Built in 1904 for Dr. George Frederick Shrady (the former physician for General Ulysses S. Grant) and his wife Hester, this 20-room Italian Renaissance-style cottage was later purchased in 1925 by Walter B. James, the President of the Jekyll Island Club, who named it “Cherokee.” The house is also known as the Shrady-James House. Renovated in 2001, it now serves as a hotel.
Cormac McGarvey Sr. (1902–1991) was a modern architect whose work built upon the architectural identity of Glynn County, Georgia. Born in Brunswick, McGarvey studied in Paris and worked in New York before returning to Georgia. Frank Lloyd Wright greatly influenced his work.

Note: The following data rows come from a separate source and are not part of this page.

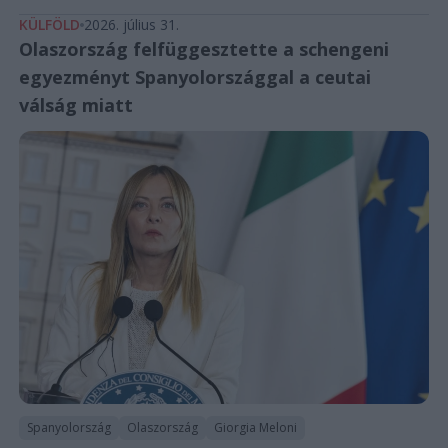
KÜLFÖLD
2026. július 31.
Olaszország felfüggesztette a schengeni
egyezményt Spanyolországgal a ceutai
válság miatt
Spanyolország
Olaszország
Giorgia Meloni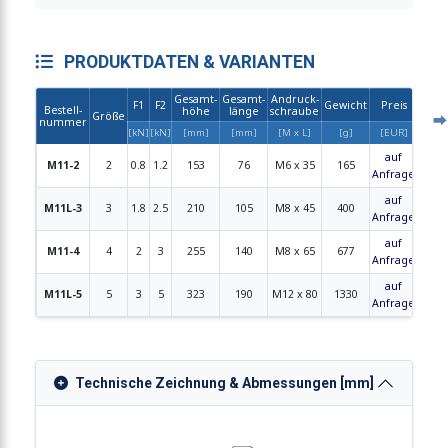
PRODUKTDATEN & VARIANTEN
Gesamt-
Gesamt-
Andruck-
F1
F2
Gewicht
Preis
Bestell-
höhe
länge
schraube
Größe
CAD
nummer
[kN]
[kN]
[mm]
[mm]
[M x L]
[g]
[EUR]
auf
M11-2
2
0.8
1.2
153
76
M6 x 35
165
-
Anfrage
auf
M11L-3
3
1.8
2.5
210
105
M8 x 45
400
-
Anfrage
auf
M11-4
4
2
3
255
140
M8 x 65
677
-
Anfrage
auf
M11L-5
5
3
5
323
190
M12 x 80
1330
-
Anfrage
Technische Zeichnung & Abmessungen [mm]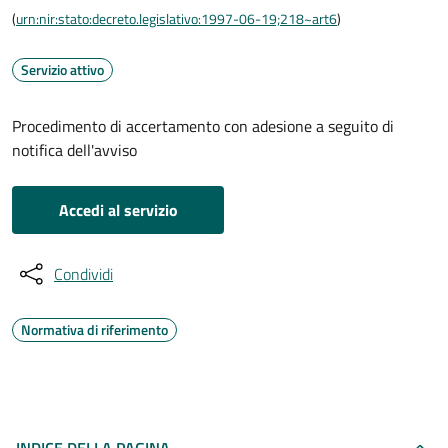
(
urn:nir:stato:decreto.legislativo:1997-06-19;218~art6
)
Servizio attivo
Procedimento di accertamento con adesione a seguito di
notifica dell'avviso
Accedi al servizio
Condividi
Normativa di riferimento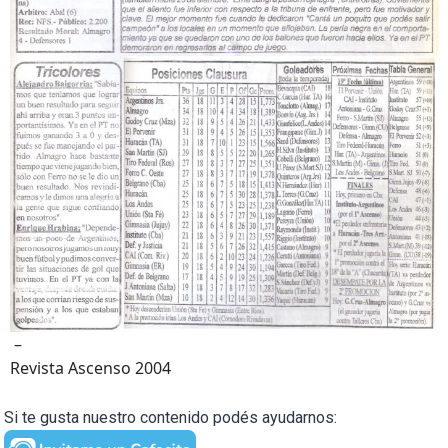
–
Revista Ascenso 2004
Si te gusta nuestro contenido podés ayudarnos: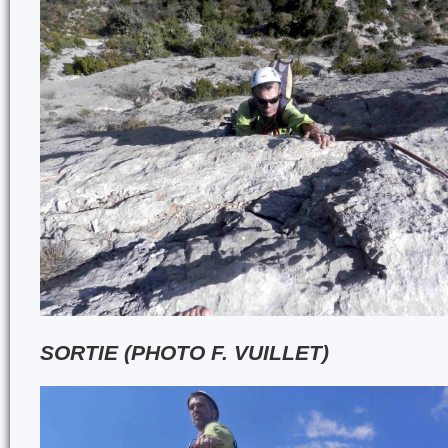
SORTIE (PHOTO F. VUILLET)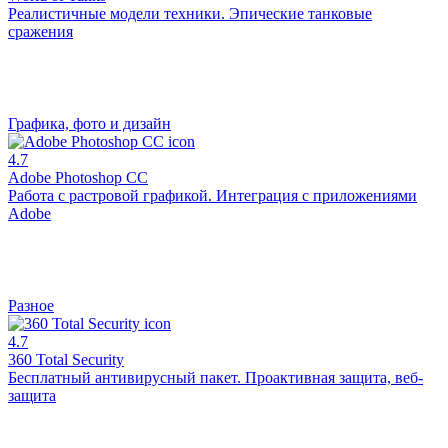
Реалистичные модели техники. Эпические танковые
сражения
Графика, фото и дизайн
4.7
Adobe Photoshop CC
Работа с растровой графикой. Интеграция с приложениями
Adobe
Разное
4.7
360 Total Security
Бесплатный антивирусный пакет. Проактивная защита, веб-
защита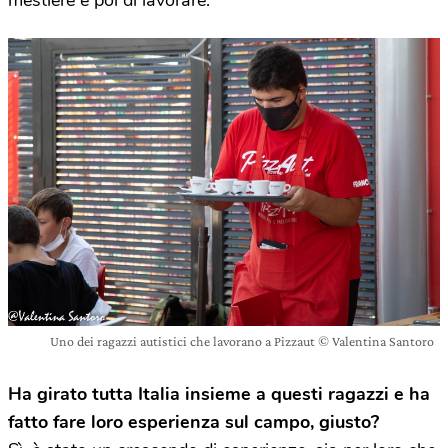
Uno dei ragazzi autistici che lavorano a Pizzaut © Valentina Santoro
Ha girato tutta Italia insieme a questi ragazzi e ha
fatto fare loro esperienza sul campo, giusto?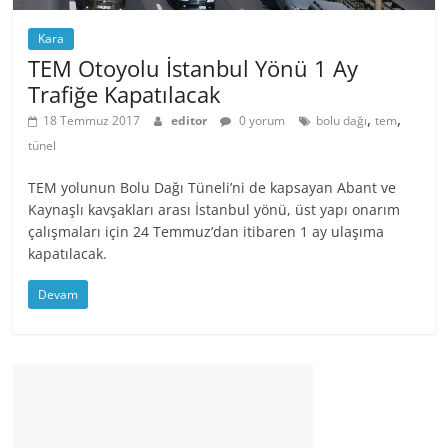
Kara
TEM Otoyolu İstanbul Yönü 1 Ay
Trafiğe Kapatılacak
,
,
18 Temmuz 2017
editor
0 yorum
bolu dağı
tem
tünel
TEM yolunun Bolu Dağı Tüneli’ni de kapsayan Abant ve
Kaynaşlı kavşakları arası İstanbul yönü, üst yapı onarım
çalışmaları için 24 Temmuz’dan itibaren 1 ay ulaşıma
kapatılacak.
Devam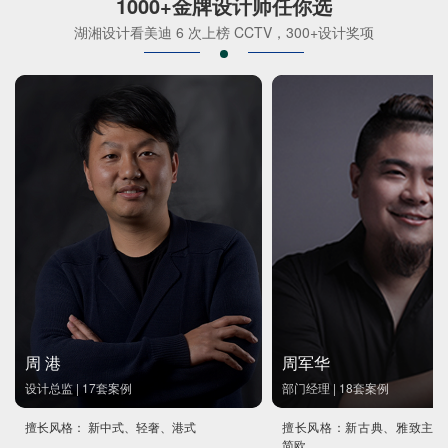
1000+金牌设计师任你选
湖湘设计看美迪 6 次上榜 CCTV，300+设计奖项
周 港
周军华
设计总监 | 17套案例
部门经理 | 18套案例
擅长风格： 新中式、轻奢、港式
擅长风格：新古典、雅致主义
简欧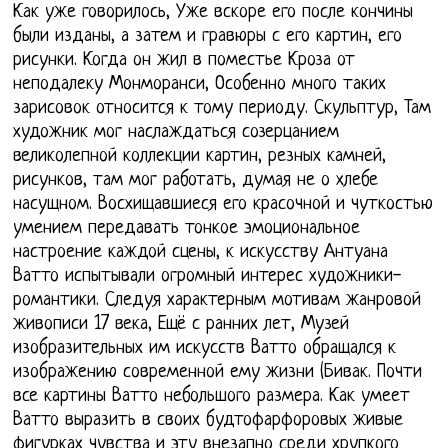
Как уже говорилось, Уже вскоре его после кончины
были изданы, а затем и гравюры с его картин, его
рисунки. Когда он жил в поместье Кроза от
неподалеку Монморанси, Особенно много таких
зарисовок относится к тому периоду. Скульптур, Там
художник мог наслаждаться созерцанием
великолепной коллекции картин, резных камней,
рисунков, там мог работать, думая не о хлебе
насущном. Восхищавшиеся его красочной и чуткостью
умением передавать тонкое эмоциональное
настроение каждой сцены, к искусству Антуана
Ватто испытывали огромный интерес художники-
романтики. Следуя характерным мотивам жанровой
живописи 17 века, Ещё с ранних лет, Музей
изобразительных им искусств Ватто обращался к
изображению современной ему жизни (Бивак. Почти
все картины Ватто небольшого размера. Как умеет
Ватто выразить в своих будтофарфоровых живые
фигурках чувства и эту внезапно среди хрупкого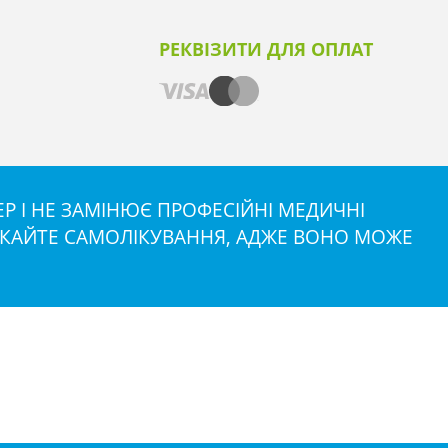
РЕКВІЗИТИ ДЛЯ ОПЛАТ
 І НЕ ЗАМІНЮЄ ПРОФЕСІЙНІ МЕДИЧНІ
НИКАЙТЕ САМОЛІКУВАННЯ, АДЖЕ ВОНО МОЖЕ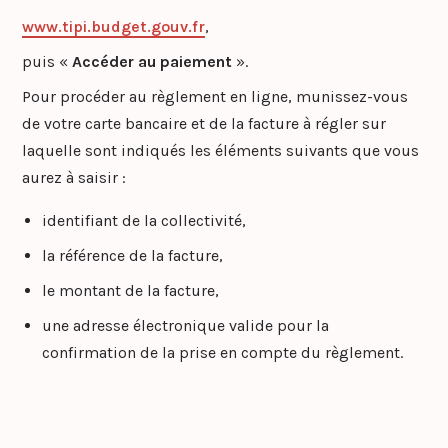
www.tipi.budget.gouv.fr
,
puis «
Accéder au paiement
».
Pour procéder au règlement en ligne, munissez-vous
de votre carte bancaire et de la facture à régler sur
laquelle sont indiqués les éléments suivants que vous
aurez à saisir :
identifiant de la collectivité,
la référence de la facture,
le montant de la facture,
une adresse électronique valide pour la
confirmation de la prise en compte du règlement.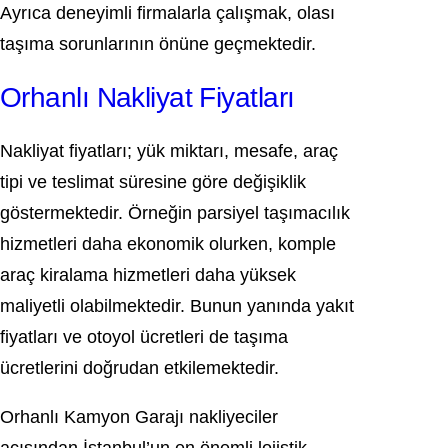
Ayrıca deneyimli firmalarla çalışmak, olası
taşıma sorunlarının önüne geçmektedir.
Orhanlı Nakliyat Fiyatları
Nakliyat fiyatları; yük miktarı, mesafe, araç
tipi ve teslimat süresine göre değişiklik
göstermektedir. Örneğin parsiyel taşımacılık
hizmetleri daha ekonomik olurken, komple
araç kiralama hizmetleri daha yüksek
maliyetli olabilmektedir. Bunun yanında yakıt
fiyatları ve otoyol ücretleri de taşıma
ücretlerini doğrudan etkilemektedir.
Orhanlı Kamyon Garajı nakliyeciler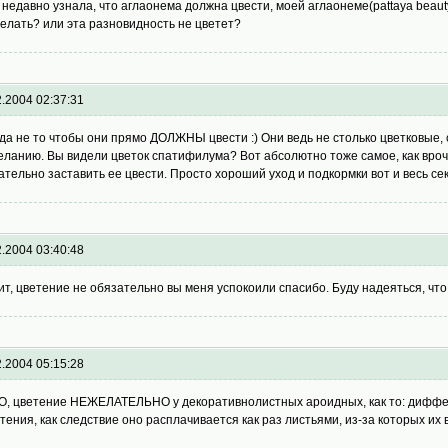
я недавно узнала, что аглаонема должна цвести, моей аглаонеме(pattaya beauty
делать? или эта разновидность не цветет?
2.2004 02:37:31
 да не то чтобы они прямо ДОЛЖНЫ цвести :) Они ведь не столько цветковые, с
еланию. Вы видели цветок спатифилума? Вот абсолютно тоже самое, как вроче
ательно заставить ее цвести. Просто хороший уход и подкормки вот и весь сек
2.2004 03:40:48
ит, цветение не обязательно вы меня успокоили спасибо. Буду надеяться, что
2.2004 05:15:28
, цветение НЕЖЕЛАТЕЛЬНО у декоративнолистных ароидных, как то: диффен
стения, как следствие оно расплачивается как раз листьями, из-за которых и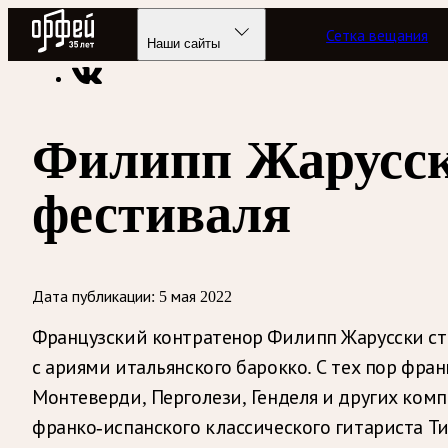
Радио Орфей
Сетка вещания
Радио классической музыки «Орфей»
Новости
Наши сайты
Филипп Жарусск
фестиваля
Дата публикации:
5 мая 2022
Французский контратенор Филипп Жарусски ста
с ариями итальянского барокко. С тех пор ф
Монтеверди, Перголези, Генделя и других комп
франко-испанского классического гитариста Ти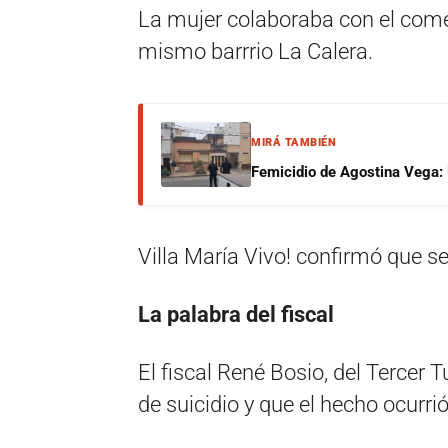
La mujer colaboraba con el comed
mismo barrrio La Calera.
MIRÁ TAMBIÉN
Femicidio de Agostina Vega: 
Villa María Vivo! confirmó que se
La palabra del fiscal
El fiscal René Bosio, del Tercer 
de suicidio y que el hecho ocurri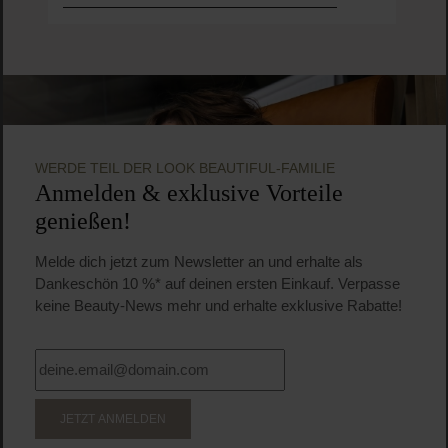
WERDE TEIL DER LOOK BEAUTIFUL-FAMILIE
Anmelden & exklusive Vorteile
genießen!
Melde dich jetzt zum Newsletter an und erhalte als
Dankeschön 10 %* auf deinen ersten Einkauf. Verpasse
keine Beauty-News mehr und erhalte exklusive Rabatte!
JETZT ANMELDEN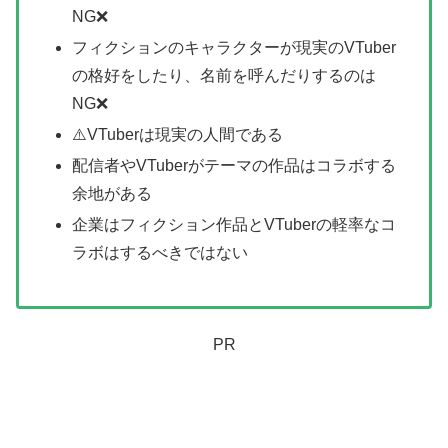
NG❌️
フィクションのキャラクターが現実のVTuber
の格好をしたり、名前を呼んだりするのは
NG❌️
⚠️VTuberは現実の人間である
配信者やVTuberがテーマの作品はコラボする
余地がある
企業はフィクション作品とVTuberの軽率なコ
ラボはするべきではない
PR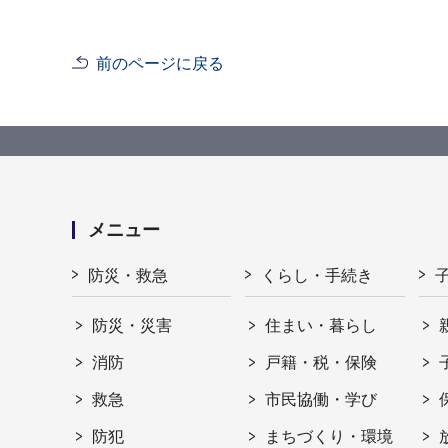
前のページに戻る
メニュー
防災・救急
くらし・手続き
防災・災害
住まい・暮らし
消防
戸籍・税・保険
救急
市民協働・学び
防犯
まちづくり・環境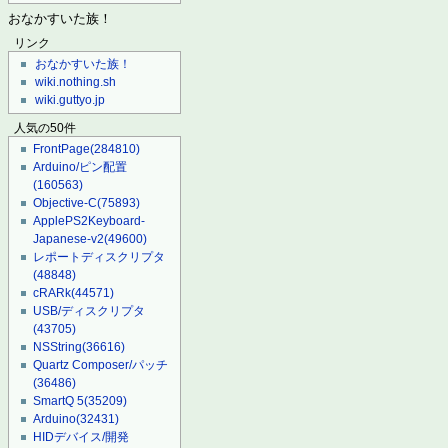
おなかすいた族！
リンク
おなかすいた族！
wiki.nothing.sh
wiki.guttyo.jp
人気の50件
FrontPage
(284810)
Arduino/ピン配置
(160563)
Objective-C
(75893)
ApplePS2Keyboard-
Japanese-v2
(49600)
レポートディスクリプタ
(48848)
cRARk
(44571)
USB/ディスクリプタ
(43705)
NSString
(36616)
Quartz Composer/パッチ
(36486)
SmartQ 5
(35209)
Arduino
(32431)
HIDデバイス/開発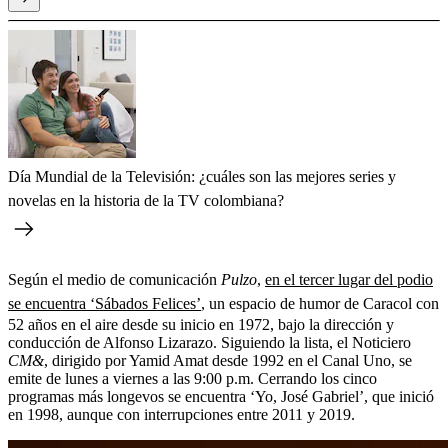
Día Mundial de la Televisión: ¿cuáles son las mejores series y
novelas en la historia de la TV colombiana?
Según el medio de comunicación
Pulzo
,
en el tercer lugar del podio
se encuentra ‘Sábados Felices’
, un espacio de humor de Caracol con
52 años en el aire desde su inicio en 1972, bajo la dirección y
conducción de Alfonso Lizarazo. Siguiendo la lista, el Noticiero
CM&
, dirigido por Yamid Amat desde 1992 en el Canal Uno, se
emite de lunes a viernes a las 9:00 p.m. Cerrando los cinco
programas más longevos se encuentra ‘Yo, José Gabriel’, que inició
en 1998, aunque con interrupciones entre 2011 y 2019.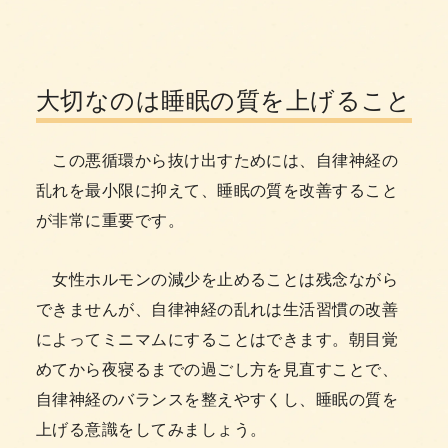
大切なのは睡眠の質を上げること
この悪循環から抜け出すためには、自律神経の
乱れを最小限に抑えて、睡眠の質を改善すること
が非常に重要です。
女性ホルモンの減少を止めることは残念ながら
できませんが、自律神経の乱れは生活習慣の改善
によってミニマムにすることはできます。朝目覚
めてから夜寝るまでの過ごし方を見直すことで、
自律神経のバランスを整えやすくし、睡眠の質を
上げる意識をしてみましょう。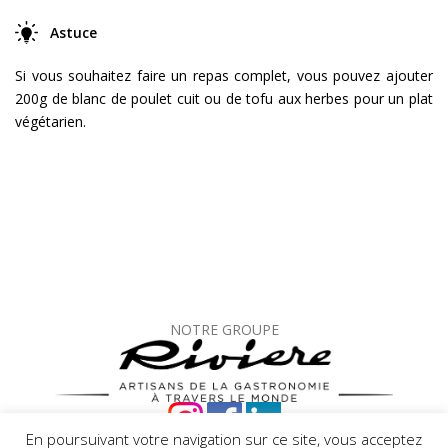
Astuce
Si vous souhaitez faire un repas complet, vous pouvez ajouter
200g de blanc de poulet cuit ou de tofu aux herbes pour un plat
végétarien.
NOTRE GROUPE
En poursuivant votre navigation sur ce site, vous acceptez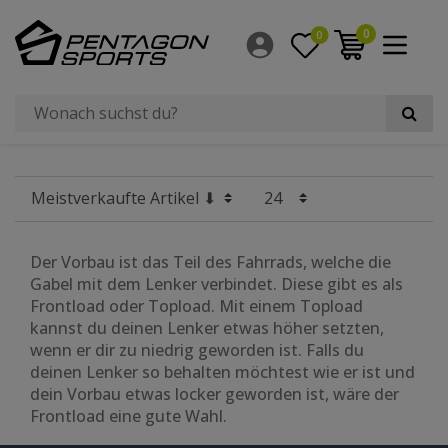
Filter
0
0
×
Radgröße
Der Vorbau ist das Teil des Fahrrads, welche die
Gabel mit dem Lenker verbindet. Diese gibt es als
Frontload oder Topload. Mit einem Topload
kannst du deinen Lenker etwas höher setzten,
wenn er dir zu niedrig geworden ist. Falls du
deinen Lenker so behalten möchtest wie er ist und
dein Vorbau etwas locker geworden ist, wäre der
Frontload eine gute Wahl.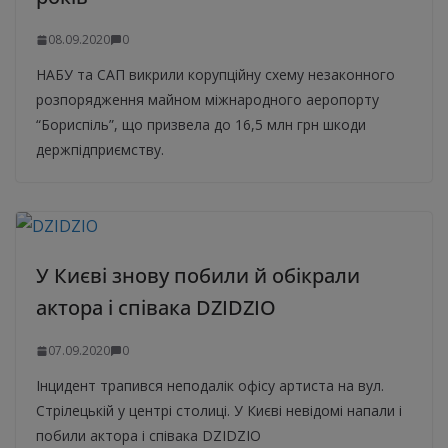
08.09.2020
0
НАБУ та САП викрили корупційну схему незаконного
розпорядження майном міжнародного аеропорту
“Бориспіль”, що призвела до 16,5 млн грн шкоди
держпідприємству.
У Києві знову побили й обікрали
актора і співака DZIDZIO
07.09.2020
0
Інцидент трапився неподалік офісу артиста на вул.
Стрілецькій у центрі столиці. У Києві невідомі напали і
побили актора і співака DZIDZIO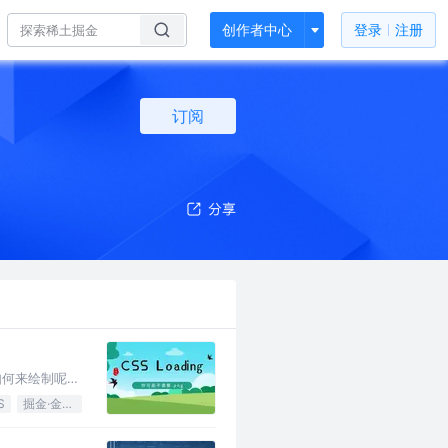
创作者中心
登录
注册
订阅
，如何来绘制呢？
S
掘金·金石计划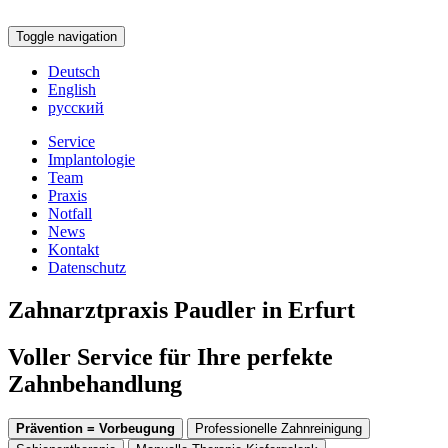
Toggle navigation
Deutsch
English
русский
Service
Implantologie
Team
Praxis
Notfall
News
Kontakt
Datenschutz
Zahnarztpraxis Paudler in Erfurt
Voller Service für Ihre perfekte
Zahnbehandlung
Prävention = Vorbeugung
Professionelle Zahnreinigung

McGarvey played a role in designing many of Jekyll Island’s mid-century modern homes. These residences, built between the 1950s and 1970s, starkly contrasted the ornate Gilded Age mansions that Jekyll Island was known for. His designs featured flat roofs, concrete breezeblocks, expansive glass windows, and an integration into the natural surroundings.
Built in 1957, his home is located near the FJ Torras Causeway on Lanier Boulevard, and it illustrates the features his designs were known for.
St. Athanasius’ Episcopal Church of Brunswick, Georgia, began in 1883 when two women from St. Mark’s Episcopal Church in Brunswick, Mary King Troupe and Louise Nightingale, started a Sunday School for the Black community. By 1885, the mission had grown, and St. Athanasius’ Episcopal Church was officially organized, named after Athanasius of Alexandria, a prominent African saint.
The current church building replaced the original wooden church, which was destroyed by a storm in 1896. The Gothic-Revival influenced church is made of tabby and is one of the few remaining tabby structures from the 19th century still standing in Brunswick. In 1946, the tabby was covered in stucco.
A major renovation in 2000 included the installation of stained glass memorial panels, featuring three panels that honor Civil Rights Movement leaders.